Ceramic straightening iron

"Okay," she said, as she turned to minister to the ailing woman with a straightening iron.  "I'll take care of it."

I moved between the beds to a woman named "Vicki," who had come to us because of a history of bad hair days in her family.

"How ya doin'?" I asked in the most affable tone I could muster in the face of her face, which was surrounded by a head of hair that looked like Phyllis Diller after a ride on the Tilt-a-Whirl.

"Better," she said, and I had to admire her courage.  She'd been with us for a week, and during that time she'd missed bridge club, golf and book group, but somehow she had found the inner strength to carry on.  "Is there anything I can do for you?" I asked with the trumped-up sincerity that Alan Alda used to manufacture for his role in "M*A*S*H."

"It's getting . . . harder," she said.  "I . . . don't know . . . if I can hold on."

"Nurse," I called out, and an angel of mercy appeared at my side as if by transubstantiation.

"Yes, Doctor?" the man said.  I found it difficult to look at hairs sneaking up through the v-neck of his scrubs instead of a couple of Indian mounds of heaving boobs.

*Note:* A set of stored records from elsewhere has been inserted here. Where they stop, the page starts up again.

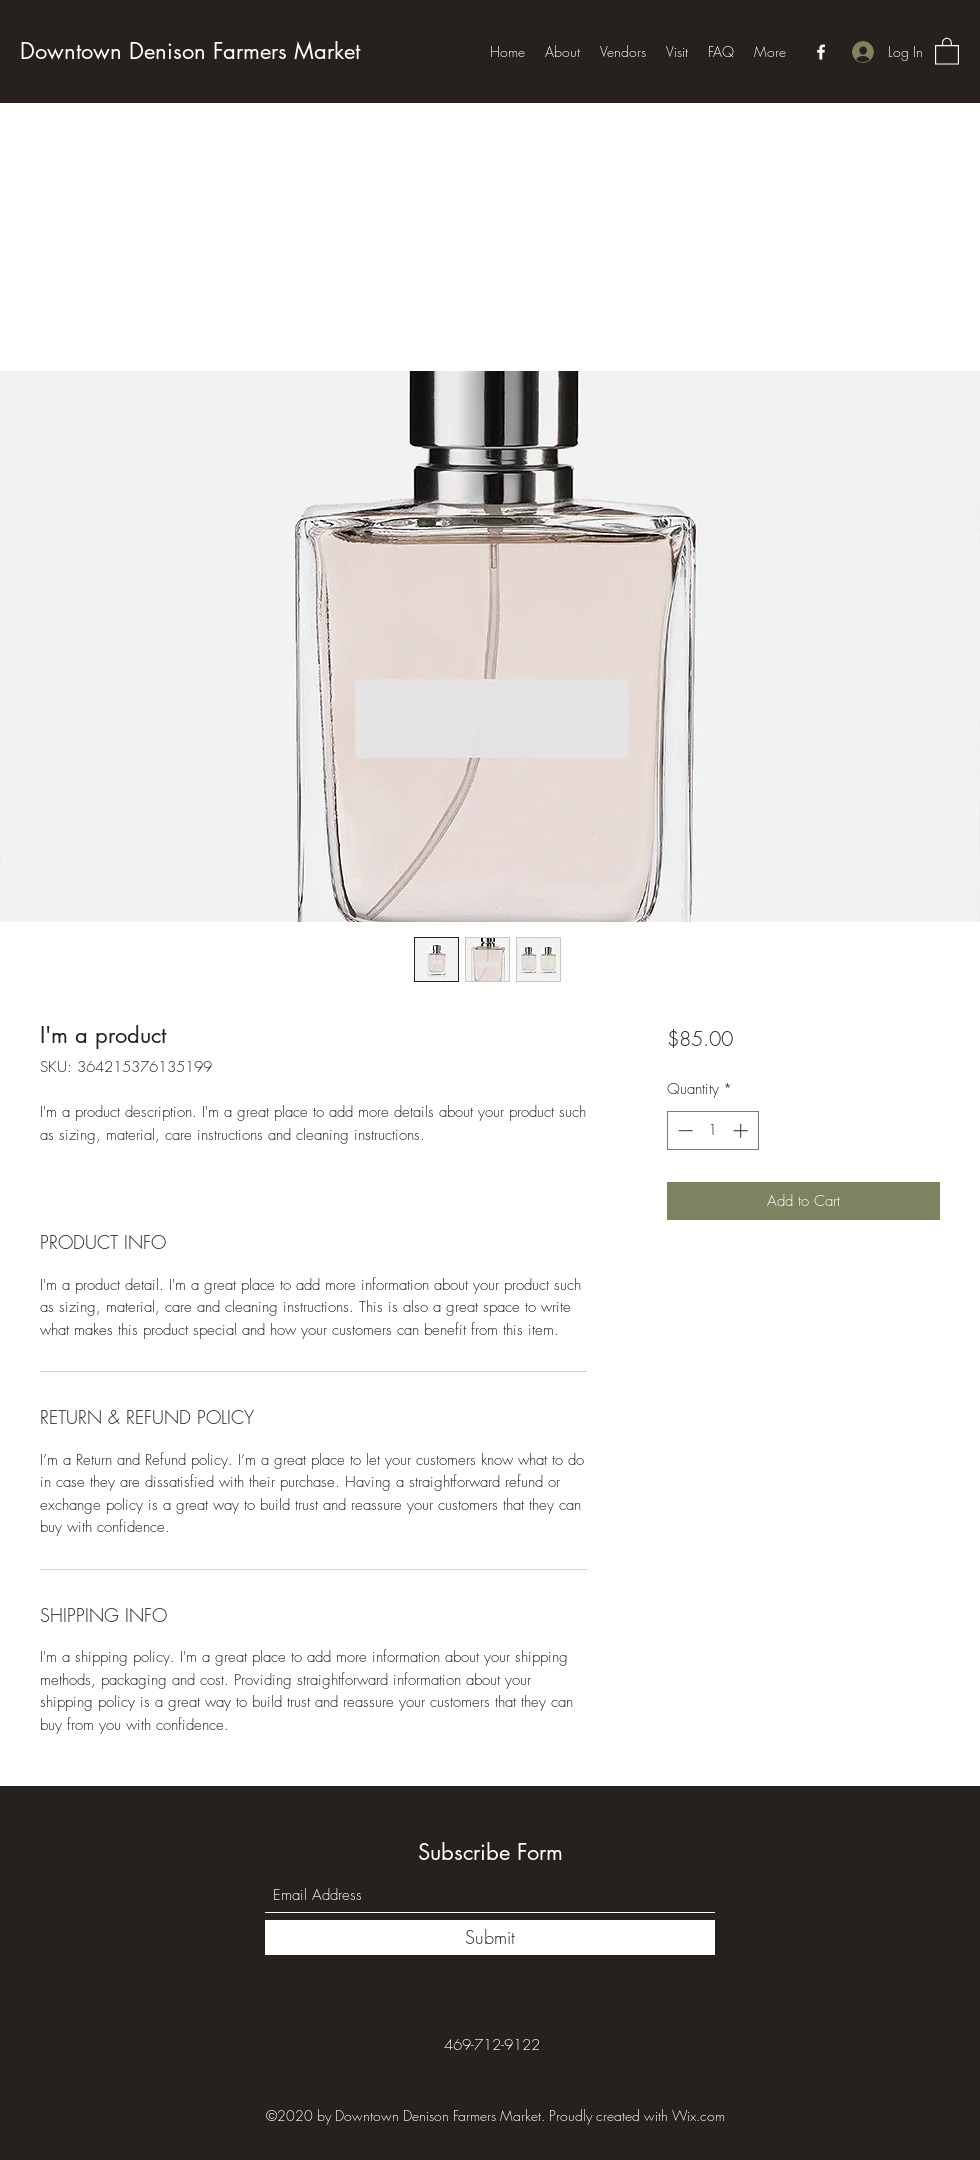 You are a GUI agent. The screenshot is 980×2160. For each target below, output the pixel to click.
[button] (947, 50)
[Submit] (490, 1937)
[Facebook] (821, 52)
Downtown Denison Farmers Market (190, 51)
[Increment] (742, 1130)
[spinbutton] (712, 1130)
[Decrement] (683, 1130) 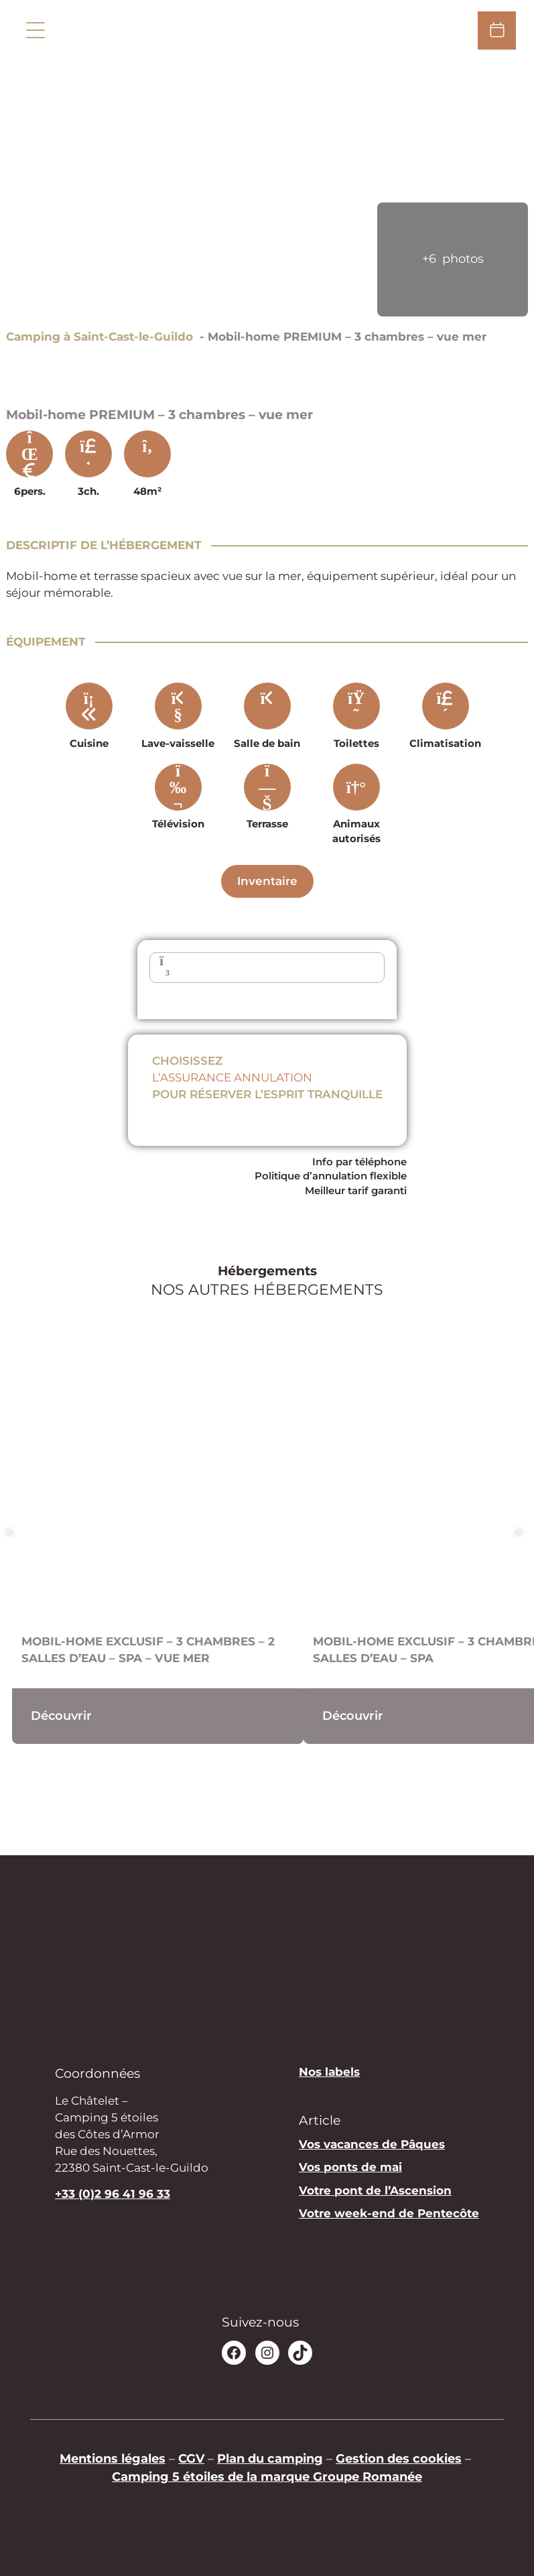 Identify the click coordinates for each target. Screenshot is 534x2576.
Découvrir (61, 1715)
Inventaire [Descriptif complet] (267, 881)
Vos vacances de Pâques (372, 2144)
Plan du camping (270, 2458)
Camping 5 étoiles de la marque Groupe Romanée (267, 2476)
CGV (191, 2458)
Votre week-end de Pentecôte (389, 2213)
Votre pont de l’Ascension (375, 2190)
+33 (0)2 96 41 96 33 (112, 2194)
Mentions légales (112, 2458)
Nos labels (329, 2072)
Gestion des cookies (399, 2458)
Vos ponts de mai (350, 2167)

"Get me some Alberto VO5," I said sharply.

"Are you sure?" he asked timidly.  Probably flunked out of med school because he spent too much time trying to become the next Cat Stevens.

"Don't question my professional judgment," I said fiercely.  "Get it–STAT!"

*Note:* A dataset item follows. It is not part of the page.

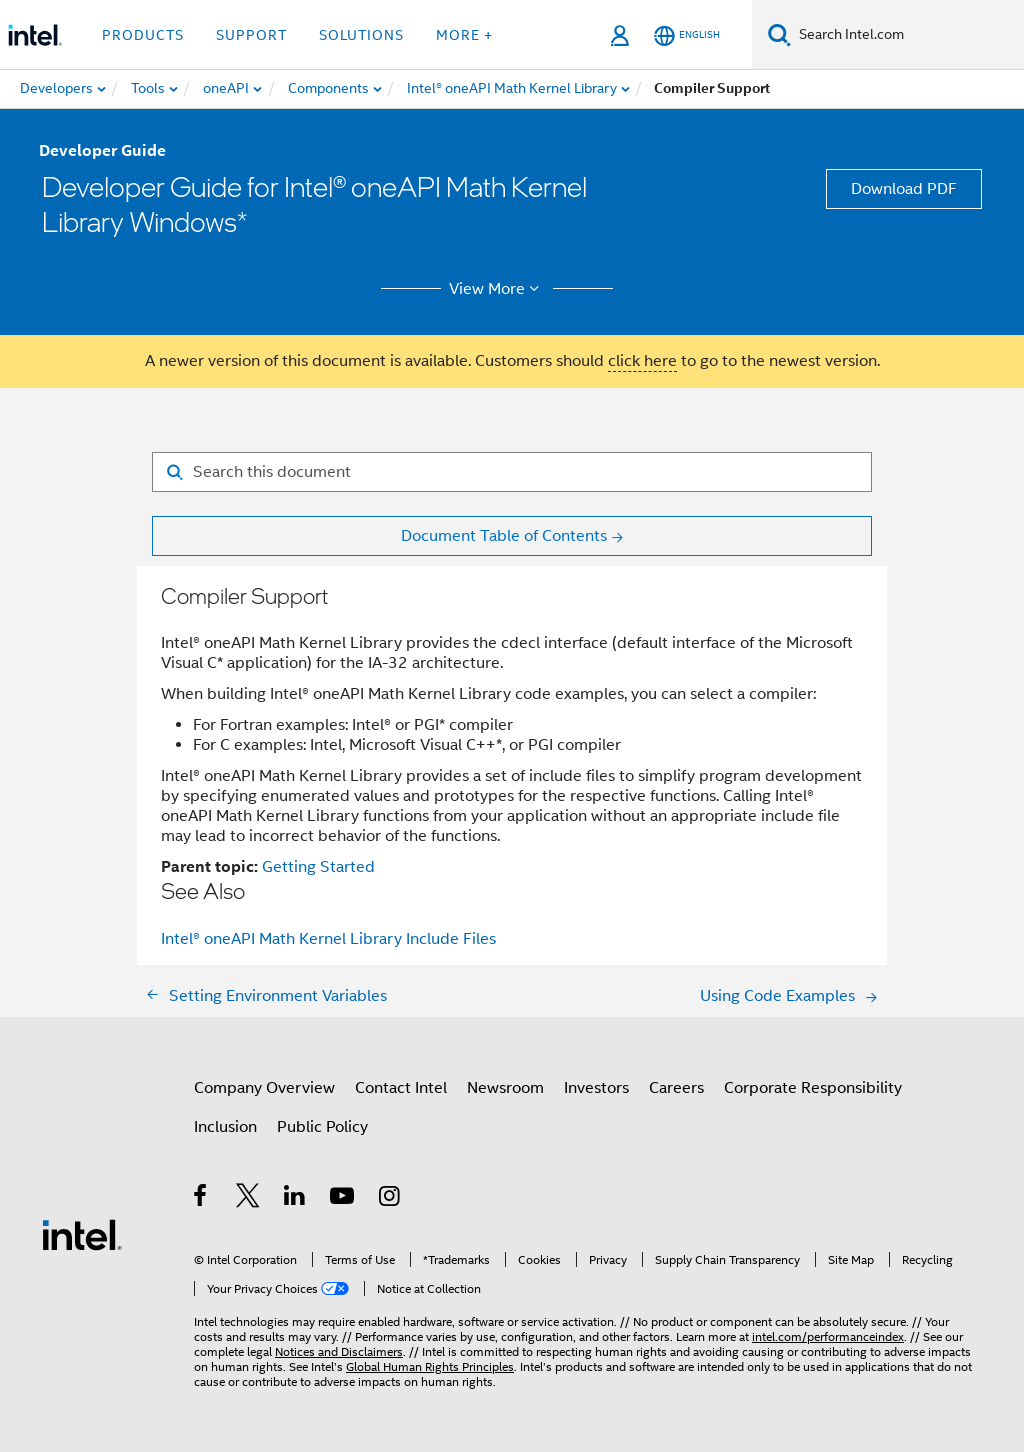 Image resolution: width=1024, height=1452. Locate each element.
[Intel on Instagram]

"I've always wondered what exactly that means," the guy said.  A real wool-gatherer–too much pot was my guess.

"It's from the Latin statim, for immediately, but here's a good way to remember it:  SOONER THAN ALREADY THERE!" I screamed.

"Okay, I'm on it," the guy said and after I watched his bald spot disappear down the hall, I turned to console "Vicki."  "We'll do everything we can for you okay."

"Okay."

"I mean that guy will do everything he can.  I've got to keep moving.  Nice talking to you."


"Her black roots are lengthening–better get Spray-On Blonde."

"Argalarga," she said as she downed two Perfect Hair Vitamins with a swallow of water.

It was time for the toughest part of the evening–the Critical Care Ward.  Some people find it hard to look at the victims of the most serious cases we handle, but I have to.  I took the Hippocratic Oath as a follicularologist:  The first rule–do no harm, unless someone has been "rat-combing" her hair and needs to have a hairball removed.

I greet a young woman named "Brenda," who has allowed a stylist to give her "mall bangs" on the eve of her junior prom, and now can't get the tidal wave of her hair to crash down on the beach of her forehead.

"Hi there," I say, and "Brenda" forces a brave little smile.

"Hi, doc," she says with affected cheer, but I can see right through her facade.  I know she's in agony, what with cheerleading camp next summer looming ahead.

"I . . . spoke to your parents," I say cautiously.

"And?"

"They've approved the procedure," I say.

Her eyes light up like the burning of Atlanta.  "They did?"

"Yes," I say, trying to keep an even tone in order to manage her expectations.  "You realize it's still experimental, and there's no guarantee that we'll be able to . . ."

"I don't care," she says, her cheeks reddening as tears begin to stream down her face.  "I just want . . . my life back."

I look in her eyes, and I sense that she understands the risks.  "All right," I say, and the nurse brings a pair of latex gloves and a jar containing a substance that was used by women ages ago, but which has only recently come back into fashion as a possible antidote for the more exotic and intractable forms of bad hair that have grown resistant to other cures.

"This isn't going to hurt," I say, as I slather Dippity-Do on her hair.  "Or at least it's not going to hurt me."